If \(A \subset C(X)\) and \(F \subset X\), then \(F\) is called a set of antisymmetry (for \(A\)) if every real-valued function in \(A|F\) is constant; \(F\) is a peak set (for \(A\)) if there exists a function \(f \in A\) such that \(f|F=1\) and \(|f(x)|<1\) for \(x \in X \setminus F\). A closed set \(F \subset X\) will be called a set of weak analyticity (for \(A\)) if every peak set for the algebra \((A|F)^{-} \subset C(F)\) either coincides with \(F\) or is nowhere dense in \(F\).

If \(A \subset C(X)\) and \(\mu \in M(X)\), then \(\mu \perp A\) means that \(\int f\,d\mu=0\) for all \(f \in A\).

§ 2. The spaces \(H^\infty\). Let \(A \subset C(X)\). For every positive measure \(\mu \in M(X)\), denote by \(H^{1}(\mu)\) the closure of the algebra \(A\) in the space \(L^{1}(\mu)\), and by \(H^{\infty}(\mu)\) the intersection \(H^{1}(\mu)\cap L^{\infty}(\mu)\). Put
\[ \operatorname{Re} H^{\infty}(\mu)=\{\operatorname{Re} f: f \in H^{\infty}(\mu)\}. \]

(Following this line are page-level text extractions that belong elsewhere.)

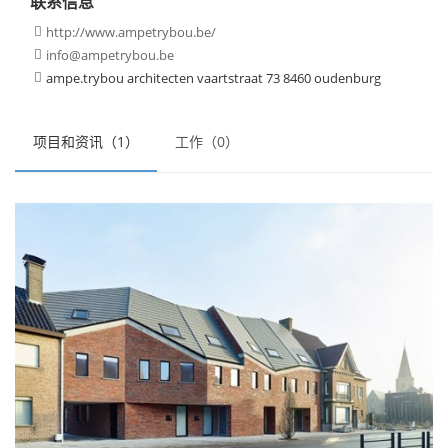
联系信息
http://www.ampetrybou.be/

info@ampetrybou.be

ampe.trybou architecten vaartstraat 73 8460 oudenburg

项目和资讯（1）
工作（0）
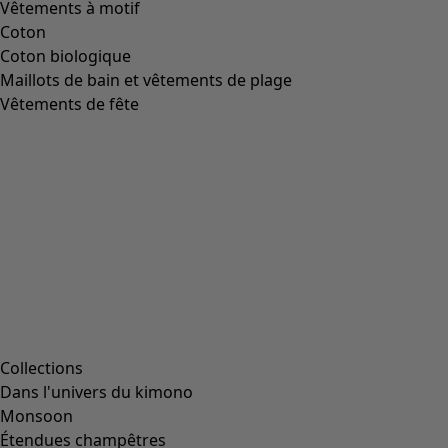
Image précédente du curseur
Next slider image
Current slider image
Aller à 2
Aller à 3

Lemma 1. (1) \(H^{\infty}(\mu)\) is a closed subalgebra of the algebra \(L^{\infty}(\mu)\); (2) from every bounded sequence \(f_n \in H^{\infty}(\mu)\) in \(L^{\infty}(\mu)\) one can extract a subsequence converging weakly in \(L^{1}(\mu)\) to some function \(f \in H^{\infty}(\mu)\); (3) if \(F \subset X\) and \(\chi_F \in \operatorname{Re} H^{\infty}(\mu)\), then \(\chi_F \in H^{\infty}(\mu)\).

We shall call a positive measure \(\mu\) antisymmetric if every real-valued function in \(H^{\infty}(\mu)\) is constant almost everywhere with respect to \(\mu\).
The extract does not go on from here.